DSGVO

Handschriftliche Zeugnisse - Schulen hadern mit Datenschutz

Spezielle Zeugnisprogramme können Abhilfe schaffen. Foto:Silas Stein/dpa

Spezielle Zeugnisprogramme können Abhilfe schaffen. Foto:Silas Stein/dpa

Witten.   Lehrer können Zeugnisse nicht mehr einfach so zuhause schreiben. Notlösungen müssen her, einige schreiben ihre Zeugnisse nun gar von Hand.

Seit man selbst beim Arzt ein Formular zur Datenschutzgrundverordnung unterschreiben muss, wundert fast nichts mehr. Aber handschriftliche Zeugnisse? Die Lehrer an der Grundschule Kaiserswerth in Düsseldorf wissen sich offenbar nicht mehr anders zu helfen und fliehen nun von der digitalen zurück in die analoge Welt: Sie schreiben ihre Noten und Beurteilungen von Hand und gehen damit auf Nummer sicher – was aus einer großen Verunsicherung resultiert.

Lehrer können für nichts garantieren

Denn die Lehrer müssten die Sicherheit der Daten garantieren. und das können oder wollen die wenigsten, wenn sie die Texte zuhause am vielleicht ungeschützten Privat-PC schreiben. Einige haben ihre Rechner mit einer recht teuren Zeugnissoftware nachgerüstet. Jenseits solcher Initiative macht die DSGVO Probleme vor allem an Schulen, die nur mit wenigen Computern ausgestattet sind, also vor allem an den Grundschulen, wo oft nur zwei Rechner über den städtischen Server gesichert sind: einer für die Schulleitung, einer für die Sekretärin: „Soll ich Zeiten einrichten, wann welcher Kollege den Computer nutzen darf“, fragt Susanne Daum, Leiterin der Bruchschule und Sprecherin der Wittener Grundschulen. „Selbst dann könnten die Kollegen ihre Daten untereinander einsehen.“

Aufs Handschriftliche will die Bruchschule nicht zurückfallen, aber sie hat sich eine andere Notlösung gebastelt. Die Lehrer schreiben die Texte ohne Namen. Lisa Müller wird beispielsweise zu LM2b. Die Schulleitung ersetzt dann in Sisyphosarbeit an ihrem Computer LM2b wieder durch Lisa Müller. 200 Zeugnisköpfe wurden so bereits an der Bruchschule ausgetauscht. „Und dazu haben wir eigentlich keine Zeit“, sagt Susanne Daum.

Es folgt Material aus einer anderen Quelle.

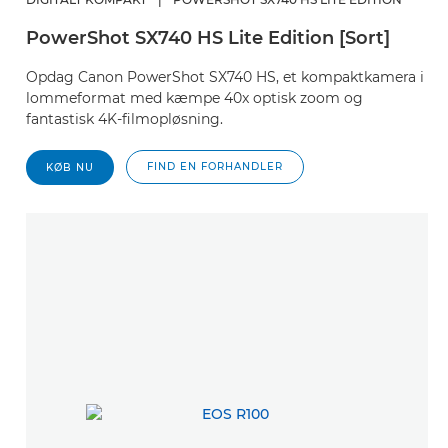
PowerShot SX740 HS Lite Edition [Sort]
Opdag Canon PowerShot SX740 HS, et kompaktkamera i
lommeformat med kæmpe 40x optisk zoom og
fantastisk 4K-filmopløsning.
FIND EN FORHANDLER
KØB NU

Sie begrüßt, dass der Umgang mit sensiblen Daten verschärft worden sei. „Gerade bei Kindern mit Förderbedarf, wenn zum Beispiel Daten und Gutachten zwischen Schule, Logopäde oder Psychologe verschickt werden, kann es ja nicht sicher genug sein.“ Die Schulleiterin kritisiert aber, die Art und Weise, wie die Schulen vor vollendete Tatsachen gesetzt wurden: „Wir hätten eine Übergangsfrist gebraucht. Wir habe keine Zeit und keine Ressourcen.“ Ihrer Meinung nach müssten die Kommunen den Schulen einheitliche Lösungen anbieten: Baukastensysteme, nach denen man seine Schulhomepage gestalten kann oder Programme, um die Zeugnisse zu schreiben.

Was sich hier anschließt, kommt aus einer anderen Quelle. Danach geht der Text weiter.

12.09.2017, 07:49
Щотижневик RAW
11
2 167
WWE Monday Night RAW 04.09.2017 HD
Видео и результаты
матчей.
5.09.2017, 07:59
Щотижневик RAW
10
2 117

Eine Folge des Zeitmangels: Die Zeugnisse für Erst- und Zweitklässler werden schlechter – was ihre Aussagekraft für Schüler und Eltern angeht. „Das sind sehr persönliche Beurteilungen, für die man sich Zeit nimmt“, sagt Alexandra Schlieper, Leiterin der Vormholzer Grundschule in Witten. „Wenn ich die nicht mehr zuhause schreiben darf, führt das zwangsläufig dazu, dass die Beurteilungen unpersönlicher werden und aus Satzbausteinen bestehen.“

>> Infobox: Viele Internetseiten sind abgeschaltet

Eine weitere Folge der DSGVO: Einige Schulen haben ihre Homepages abgeschaltet, weil Fotos der Schulkinder nur gezeigt werden dürfen, wenn von beiden Elternteilen Einverständniserklärungen vorliegen. Dies war zwar prinzipiell bereits der Fall, doch die Strafen haben sich erhöht wie offenbar die Unsicherheit.

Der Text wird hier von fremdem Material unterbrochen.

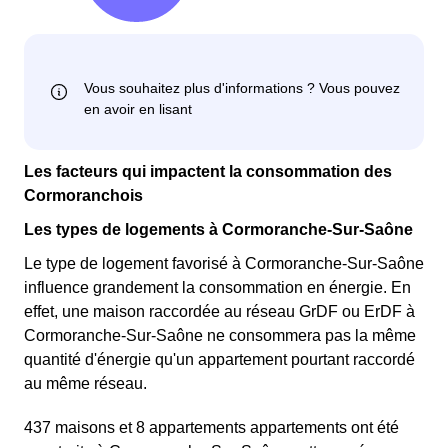
Les facteurs qui impactent la consommation des
Cormoranchois
Les types de logements à Cormoranche-Sur-Saône
Le type de logement favorisé à Cormoranche-Sur-Saône
influence grandement la consommation en énergie. En
effet, une maison raccordée au réseau GrDF ou ErDF à
Cormoranche-Sur-Saône ne consommera pas la même
quantité d'énergie qu'un appartement pourtant raccordé
au même réseau.
437 maisons et 8 appartements appartements ont été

Die Schulhomepages werden meist von technisch versierten Lehrern oder Vätern betreut. „Die juristischen Begrifflichkeiten, die keiner versteht, gepaart mit einer gestiegenen Verantwortung und dem Trend, dass Eltern sich immer schneller beschweren, macht Angst“, sagt Schulleiterin Susanne Daum.